_EXERCISE DATA_.
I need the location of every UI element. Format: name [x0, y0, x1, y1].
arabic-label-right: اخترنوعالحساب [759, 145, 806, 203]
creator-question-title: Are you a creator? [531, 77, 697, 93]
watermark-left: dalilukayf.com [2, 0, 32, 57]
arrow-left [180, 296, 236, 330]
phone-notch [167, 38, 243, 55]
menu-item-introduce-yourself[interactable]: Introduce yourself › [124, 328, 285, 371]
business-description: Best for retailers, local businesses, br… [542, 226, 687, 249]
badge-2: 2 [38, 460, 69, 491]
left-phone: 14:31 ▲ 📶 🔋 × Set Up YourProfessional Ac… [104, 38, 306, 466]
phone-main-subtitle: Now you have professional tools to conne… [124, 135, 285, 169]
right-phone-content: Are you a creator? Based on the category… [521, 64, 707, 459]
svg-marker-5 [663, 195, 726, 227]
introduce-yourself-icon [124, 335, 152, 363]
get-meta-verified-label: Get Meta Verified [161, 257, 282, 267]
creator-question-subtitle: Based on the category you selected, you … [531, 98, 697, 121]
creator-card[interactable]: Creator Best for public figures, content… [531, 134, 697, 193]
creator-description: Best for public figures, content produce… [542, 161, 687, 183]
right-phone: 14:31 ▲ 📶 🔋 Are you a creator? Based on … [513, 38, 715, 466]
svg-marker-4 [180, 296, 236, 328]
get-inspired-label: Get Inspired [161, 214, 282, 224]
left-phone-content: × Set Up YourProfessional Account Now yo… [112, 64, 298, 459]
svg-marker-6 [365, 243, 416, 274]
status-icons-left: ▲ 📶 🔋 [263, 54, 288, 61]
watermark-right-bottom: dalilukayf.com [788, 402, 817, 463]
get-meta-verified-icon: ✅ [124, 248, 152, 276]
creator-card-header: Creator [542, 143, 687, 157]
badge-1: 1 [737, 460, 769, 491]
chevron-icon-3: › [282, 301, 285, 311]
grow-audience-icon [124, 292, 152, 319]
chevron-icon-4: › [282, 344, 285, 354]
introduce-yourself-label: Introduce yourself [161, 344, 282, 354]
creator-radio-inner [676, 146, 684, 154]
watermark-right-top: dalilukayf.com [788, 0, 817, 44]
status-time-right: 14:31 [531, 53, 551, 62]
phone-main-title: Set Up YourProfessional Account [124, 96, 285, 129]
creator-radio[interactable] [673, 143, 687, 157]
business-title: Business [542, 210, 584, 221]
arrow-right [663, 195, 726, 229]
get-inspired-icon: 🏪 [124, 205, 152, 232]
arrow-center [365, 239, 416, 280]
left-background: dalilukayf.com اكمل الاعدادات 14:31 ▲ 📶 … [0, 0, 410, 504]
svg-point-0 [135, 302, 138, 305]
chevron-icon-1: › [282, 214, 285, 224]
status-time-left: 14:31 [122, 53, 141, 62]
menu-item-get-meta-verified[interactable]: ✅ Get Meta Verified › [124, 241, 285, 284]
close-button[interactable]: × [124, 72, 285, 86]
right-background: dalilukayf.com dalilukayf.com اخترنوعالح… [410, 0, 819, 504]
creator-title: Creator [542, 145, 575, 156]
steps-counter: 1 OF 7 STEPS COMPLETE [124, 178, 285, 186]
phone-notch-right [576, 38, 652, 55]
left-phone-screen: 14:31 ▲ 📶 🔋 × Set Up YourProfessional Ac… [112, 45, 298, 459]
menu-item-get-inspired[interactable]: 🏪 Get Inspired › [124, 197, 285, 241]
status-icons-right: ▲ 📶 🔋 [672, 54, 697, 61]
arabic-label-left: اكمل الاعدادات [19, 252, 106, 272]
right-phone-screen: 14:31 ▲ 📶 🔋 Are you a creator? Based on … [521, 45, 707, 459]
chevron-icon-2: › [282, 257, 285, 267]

_EXERCISE GOAL_. Word for word, give back all the lines above.

_TASK RESULT_.
I need the location of every UI element. Format: name [x0, y0, x1, y1].
arabic-label-right: اخترنوعالحساب [759, 145, 806, 203]
creator-question-title: Are you a creator? [531, 77, 697, 93]
watermark-left: dalilukayf.com [2, 0, 32, 57]
arrow-left [180, 296, 236, 330]
phone-notch [167, 38, 243, 55]
menu-item-introduce-yourself[interactable]: Introduce yourself › [124, 328, 285, 371]
business-description: Best for retailers, local businesses, br… [542, 226, 687, 249]
badge-2: 2 [38, 460, 69, 491]
left-phone: 14:31 ▲ 📶 🔋 × Set Up YourProfessional Ac… [104, 38, 306, 466]
phone-main-subtitle: Now you have professional tools to conne… [124, 135, 285, 169]
right-phone-content: Are you a creator? Based on the category… [521, 64, 707, 459]
svg-marker-5 [663, 195, 726, 227]
introduce-yourself-icon [124, 335, 152, 363]
get-meta-verified-label: Get Meta Verified [161, 257, 282, 267]
creator-question-subtitle: Based on the category you selected, you … [531, 98, 697, 121]
creator-card[interactable]: Creator Best for public figures, content… [531, 134, 697, 193]
creator-description: Best for public figures, content produce… [542, 161, 687, 183]
right-phone: 14:31 ▲ 📶 🔋 Are you a creator? Based on … [513, 38, 715, 466]
svg-marker-4 [180, 296, 236, 328]
get-inspired-label: Get Inspired [161, 214, 282, 224]
left-phone-content: × Set Up YourProfessional Account Now yo… [112, 64, 298, 459]
svg-marker-6 [365, 243, 416, 274]
status-icons-left: ▲ 📶 🔋 [263, 54, 288, 61]
watermark-right-bottom: dalilukayf.com [788, 402, 817, 463]
get-meta-verified-icon: ✅ [124, 248, 152, 276]
creator-card-header: Creator [542, 143, 687, 157]
badge-1: 1 [737, 460, 769, 491]
chevron-icon-3: › [282, 301, 285, 311]
grow-audience-icon [124, 292, 152, 319]
chevron-icon-4: › [282, 344, 285, 354]
introduce-yourself-label: Introduce yourself [161, 344, 282, 354]
creator-radio-inner [676, 146, 684, 154]
watermark-right-top: dalilukayf.com [788, 0, 817, 44]
status-time-right: 14:31 [531, 53, 551, 62]
phone-main-title: Set Up YourProfessional Account [124, 96, 285, 129]
creator-radio[interactable] [673, 143, 687, 157]
business-title: Business [542, 210, 584, 221]
arrow-right [663, 195, 726, 229]
get-inspired-icon: 🏪 [124, 205, 152, 232]
arrow-center [365, 239, 416, 280]
left-background: dalilukayf.com اكمل الاعدادات 14:31 ▲ 📶 … [0, 0, 410, 504]
svg-point-0 [135, 302, 138, 305]
chevron-icon-1: › [282, 214, 285, 224]
status-time-left: 14:31 [122, 53, 141, 62]
menu-item-get-meta-verified[interactable]: ✅ Get Meta Verified › [124, 241, 285, 284]
close-button[interactable]: × [124, 72, 285, 86]
right-background: dalilukayf.com dalilukayf.com اخترنوعالح… [410, 0, 819, 504]
creator-title: Creator [542, 145, 575, 156]
steps-counter: 1 OF 7 STEPS COMPLETE [124, 178, 285, 186]
phone-notch-right [576, 38, 652, 55]
left-phone-screen: 14:31 ▲ 📶 🔋 × Set Up YourProfessional Ac… [112, 45, 298, 459]
menu-item-get-inspired[interactable]: 🏪 Get Inspired › [124, 197, 285, 241]
status-icons-right: ▲ 📶 🔋 [672, 54, 697, 61]
arabic-label-left: اكمل الاعدادات [19, 252, 106, 272]
right-phone-screen: 14:31 ▲ 📶 🔋 Are you a creator? Based on … [521, 45, 707, 459]
chevron-icon-2: › [282, 257, 285, 267]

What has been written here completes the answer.